Mereka agak keget, sejak kapan saya menggeluti dunia ramal meramal? Lalu siapa yang akan di ramal akan menjadi presiden 2009? Langsung saja saya jawab bahwa yang akan terpilih menjadi presiden 2009 adalah SBY.
Saya bukan anggota tim sukses SBY, bukan anggota partai Demokrat dan juga bukan orang yang mengharapkan sesuatu bila SBY terpilih. Itu tadi, makanya saya namakan saja ini ramalan. Ramalan itu bisa benar dan juga terutama sekali bisa salah atau jauh panggang dari api. Karena ramalan saya ini tidak ada dasar atau argument ilmiah maupun menggunakan referensi badan atau lembaga survey professional atau bayaran dan pesanan. Ramalan ini juga tidak menggunakan data statistik yang dibuat dengan dukungan hitungan yang matematis.
Ramalan ini saya sebut saja, hanya menggunakan pendekatan yang “biasa-biasa saja”. Mari kita mulai !
Dalam pemilihan presiden yang dilaksanakan secara langsung, maka yang akan menentukan adalah suara yang datang dari mereka yang berada di akar rumput. Siapakah mereka dan bagaimana mereka, itulah sebenarnya yang harus dipelajari dengan seksama. Dari pengamatan biasa dan dalam kurun waktu yang cukup lama, maka saya sampai pada kesimpulan bahwa mereka yang ada di akar rumput ini adalah ternyata dari golongan orang yang biasa.

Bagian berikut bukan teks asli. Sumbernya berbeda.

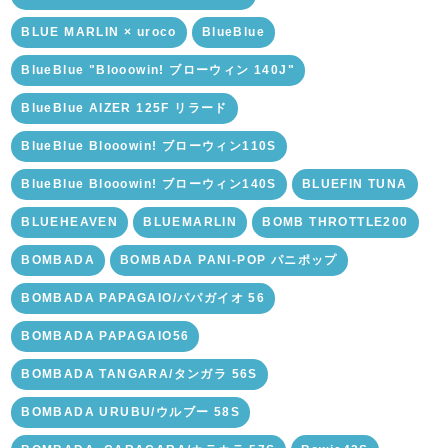
BLUE MARLIN × uroco
BlueBlue
BlueBlue "Blooowin! ブローウィン 140J"
BlueBlue AIZER 125F リラード
BlueBlue Blooowin! ブローウィン110S
BlueBlue Blooowin! ブローウィン140S
BLUEFIN TUNA
BLUEHEAVEN
BLUEMARLIN
BOMB THROTTLE200
BOMBADA
BOMBADA PANI-POP パニポップ
BOMBADA PAPAGAIO/パパガイオ 56
BOMBADA PAPAGAIO56
BOMBADA TANGARA/タンガラ 56S
BOMBADA URUBU/ウルブー 58S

Mari kita dalami lebih dalam lagi. Kita mulai dengan melihat kondisi sarana transportasi kita. Lalu lintas semrawut, padat tidak keruan, angkutan masyarakat yang minim dan jumlah motor yang selalu bertambah terus seperti deret hitung, sehingga jalan-jalan sudah tidak kita ketahui lagi mana rambu-rambu yang benar dan mana yang salah. Jalanan macet nggak keruan, dan tiba-tiba saja ada sirene motor dan atau mobil meminggirkan orang-orang yang telah lama antri untuk hanya sekadar memberi jalan kepada kendaraan pejabat dan atau juga bukan pejabat, tapi yang pasti “bos”. Lampu lalu lintas sudah menjadi dekorasi saja karena tidak ada lagi yang mematuhi nya dan juga tidak ada tindakan bagi mereka yang melanggar nya.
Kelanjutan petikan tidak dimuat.